One of the many joys of gardening is planning ahead, and planting tulips is one way to prepare your outdoor space for a beautiful display come spring. After all, it doesn't get much lovelier than anticipating the delights that are to come, after nature has worked its wonders on what you’ve put into the soil months before.
And planting tulips is ‘the most important and best job of the month’, according to Monty Don. And, as one of our favourite gardening gurus, when Monty gives advice, we’re ready to get off the sofa and out into our own plots. Monty’s own garden, Longmeadow, is a huge source of inspiration for us and our garden ideas, as well as all his Insta followers, his TV audience, and the readers of his books, of course.
So for Monty’s expert tips on when to plant tulips and how, just scroll down.
When to plant tulips
Monty Don revealed that November is prime time to plant tulips on his website (opens in new tab) and here are his top tips.
How to plant tulips: Monty Don’s top tips
1. We did say that one of the pleasures of gardening is anticipation of the loveliness to come. However, we are all for an earlier payback and, if you share our impulse, get cracking with this task. As Monty explains, you have from about October until Christmas to get tulips into the ground, but the sooner they’re there, the sooner the flowers will appear.
2. The need-to-know for tulip growers? They require good drainage, Monty says. The takeaway? If your soil is heavy, add grit or sand to it, he advises.
3. Get digging... and digging. Plant tulips as deep as you can is Monty’s advice. It produces a stem that’s strong and straight, he says. You might like to follow Monty’s lead to create holes that are 30cm or more in depth for your flower bulbs using a crowbar.

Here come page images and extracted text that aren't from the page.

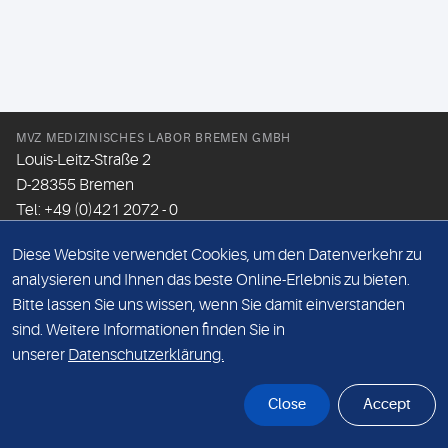
MVZ MEDIZINISCHES LABOR BREMEN GMBH
Louis-Leitz-Straße 2
D-28355 Bremen
Tel: +49 (0)421 2072 - 0
Fax: +49 (0)421 2072 - 167
Diese Website verwendet Cookies, um den Datenverkehr zu
Email:
info@mlhb.de
analysieren und Ihnen das beste Online-Erlebnis zu bieten.
Bitte lassen Sie uns wissen, wenn Sie damit einverstanden
DATENSCHUTZ
sind. Weitere Informationen finden Sie in
IMPRESSUM
unserer
Datenschutzerklärung.
ONLINE-SUPPORT
Close
Accept
© Sonic Healthcare 2026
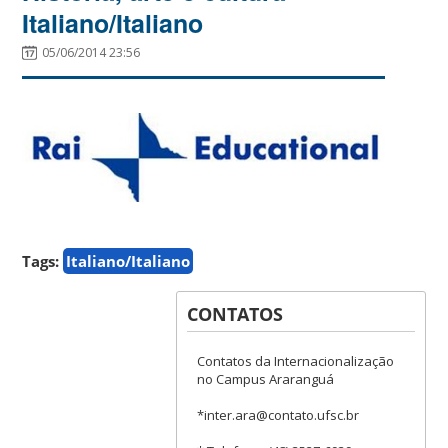
Italiano/Italiano
05/06/2014 23:56
Tags:
Italiano/Italiano
CONTATOS
Contatos da Internacionalização
no Campus Araranguá
*inter.ara@contato.ufsc.br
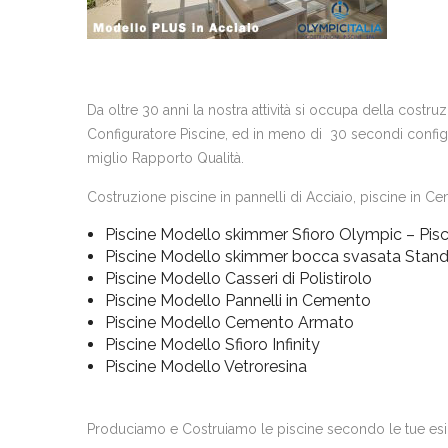
Da oltre 30 anni la nostra attività si occupa della costr
Configuratore Piscine, ed in meno di 30 secondi configur
miglio Rapporto Qualità.
Costruzione piscine in pannelli di Acciaio, piscine in Cem
Piscine Modello skimmer Sfioro Olympic – Pisc
Piscine Modello skimmer bocca svasata Stan
Piscine Modello Casseri di Polistirolo
Piscine Modello Pannelli in Cemento
Piscine Modello Cemento Armato
Piscine Modello Sfioro Infinity
Piscine Modello Vetroresina
Produciamo e Costruiamo le piscine secondo le tue es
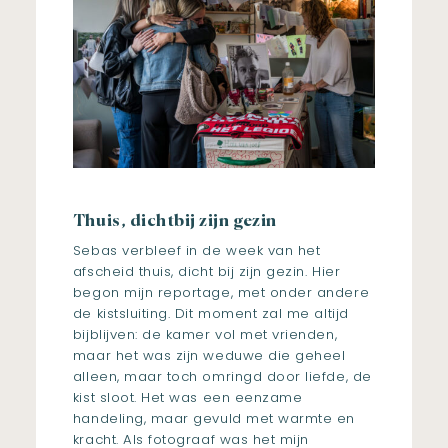
Thuis, dichtbij zijn gezin
Sebas verbleef in de week van het
afscheid thuis, dicht bij zijn gezin. Hier
begon mijn reportage, met onder andere
de kistsluiting. Dit moment zal me altijd
bijblijven: de kamer vol met vrienden,
maar het was zijn weduwe die geheel
alleen, maar toch omringd door liefde, de
kist sloot. Het was een eenzame
handeling, maar gevuld met warmte en
kracht. Als fotograaf was het mijn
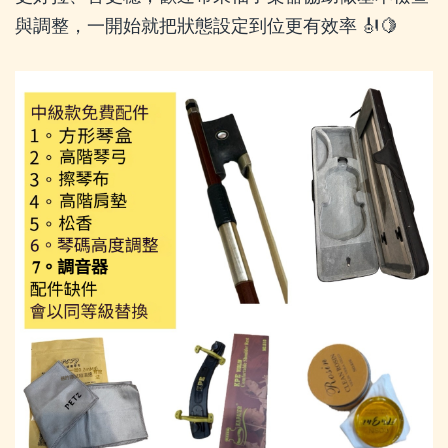
與調整，一開始就把狀態設定到位更有效率 🎻🍋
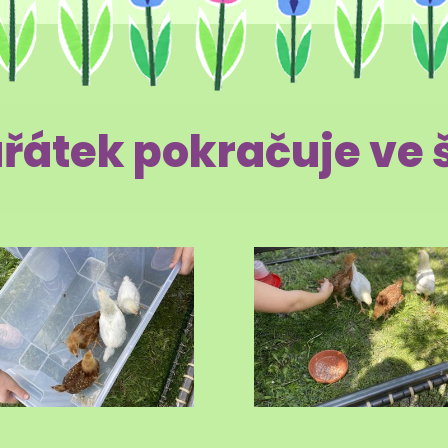
řátek pokračuje ve 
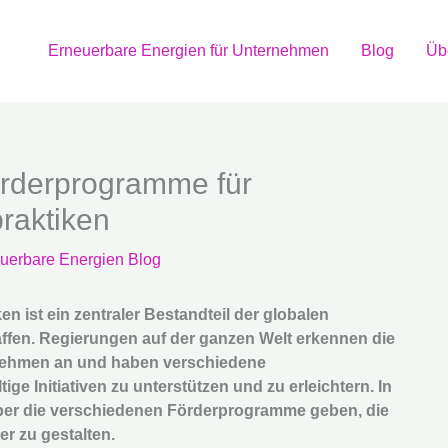
Erneuerbare Energien für Unternehmen
Blog
Üb
örderprogramme für
raktiken
uerbare Energien Blog
 ist ein zentraler Bestandteil der globalen
ffen. Regierungen auf der ganzen Welt erkennen die
nehmen an und haben verschiedene
e Initiativen zu unterstützen und zu erleichtern. In
 über die verschiedenen Förderprogramme geben, die
r zu gestalten.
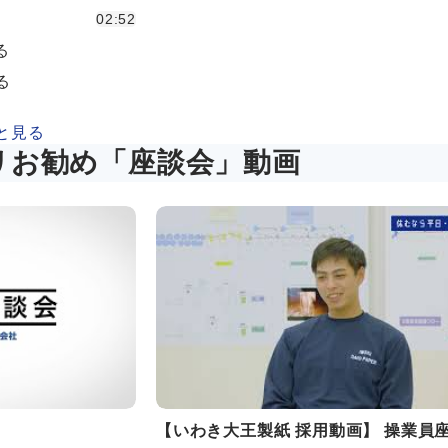
02:52
る
る
と見る
リお勧め「座談会」動画
【いわき大王製紙 採用動画】 操業員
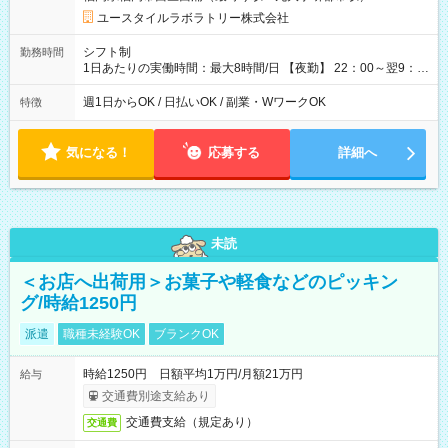
用形態：本採用時と同じです。 給与：時給 1,490円以上
ユースタイルラボラトリー株式会社
シフト制
勤務時間
1日あたりの実働時間：最大8時間/日 【夜勤】 22：00～翌9：
00 ※週1日～OK ／ 夜勤専従 ＊＊ 勤務時間例 ＊＊ ■22時か
ら翌7時 ■23時から翌8時 ■24時から翌9時 など ※上記の時間
週1日からOK / 日払いOK / 副業・WワークOK
特徴
内で8時間勤務（休憩1時間）ご利用者様により、時間は異なり
ます。 ※曜日固定（毎週同じ曜日での勤務となります）
気になる！
応募する
詳細へ
未読
＜お店へ出荷用＞お菓子や軽食などのピッキン
グ/時給1250円
派遣
職種未経験OK
ブランクOK
時給1250円 日額平均1万円/月額21万円
給与
交通費別途支給あり
交通費支給（規定あり）
交通費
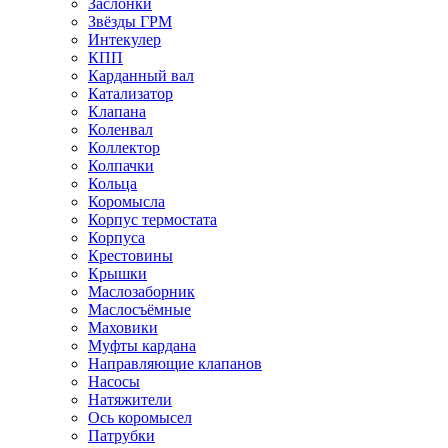
Заслонки
Звёзды ГРМ
Интекулер
КПП
Карданный вал
Катализатор
Клапана
Коленвал
Коллектор
Колпачки
Кольца
Коромысла
Корпус термостата
Корпуса
Крестовины
Крышки
Маслозаборник
Маслосъёмные
Маховики
Муфты кардана
Направляющие клапанов
Насосы
Натяжители
Ось коромысел
Патрубки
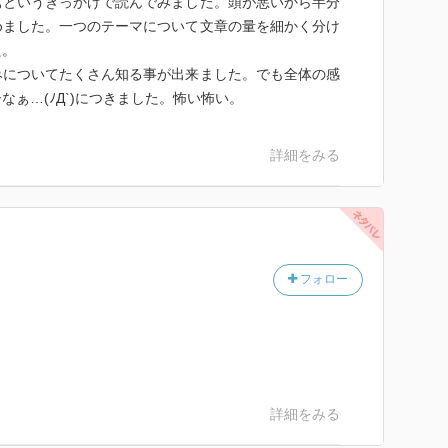
ぁというきっかけで読んでみました。頭が悪いから半分
めました。一つのテーマについて文章の量を細かく分け
た。
みについてたくさん知る事が出来ました。でも全体の感
ぁ…(ﾉД`)につきました。怖い怖い。
詳細をみる
フォロー
詳細をみる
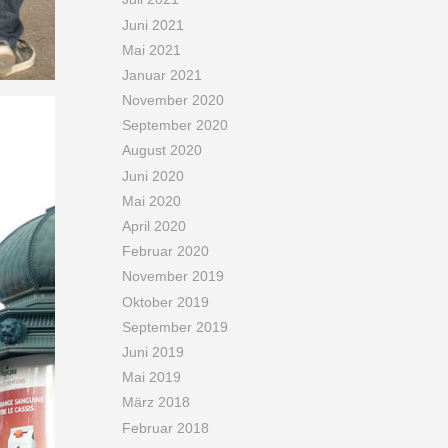
Juni 2021
Mai 2021
Januar 2021
November 2020
September 2020
August 2020
Juni 2020
Mai 2020
April 2020
Februar 2020
November 2019
Oktober 2019
September 2019
Juni 2019
Mai 2019
März 2018
Februar 2018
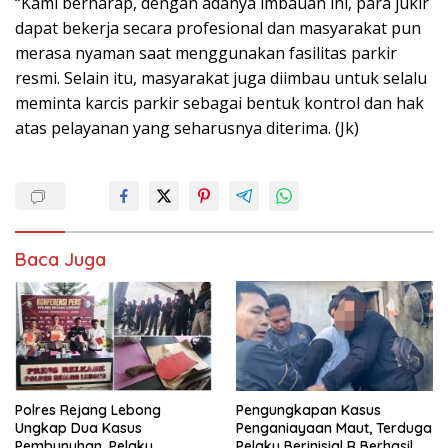
“Kami berharap, dengan adanya imbauan ini, para jukir
dapat bekerja secara profesional dan masyarakat pun
merasa nyaman saat menggunakan fasilitas parkir
resmi. Selain itu, masyarakat juga diimbau untuk selalu
meminta karcis parkir sebagai bentuk kontrol dan hak
atas pelayanan yang seharusnya diterima. (Jk)
Baca Juga
Polres Rejang Lebong
Pengungkapan Kasus
Ungkap Dua Kasus
Penganiayaan Maut, Terduga
Pembunuhan, Pelaku
Pelaku Berinisial R Berhasil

4. When it comes to spacing them out, tulip bulbs should be around 8 to 10cm apart from one another. First-time bulb planters should note that they go in tip upwards.
5. Make sure you check bulbs before you put them into the ground. If any look damaged or mouldy, these shouldn’t be used.
6. Want to grow tulips in a container? This does give you some advantages, Monty explains. First, drainage isn’t such an issue. Secondly, the tulip bulbs don’t need to be as deep as they do in your garden soil.
7. If you’re opting for the container gardening route, you might also like to be inspired by Monty’s suggestion of planting in layers with a variety that will bloom early planted at the lowest level; a tulip that will flower in the middle of the season above; and then the latest bloomer in a top layer. Sounds good to us!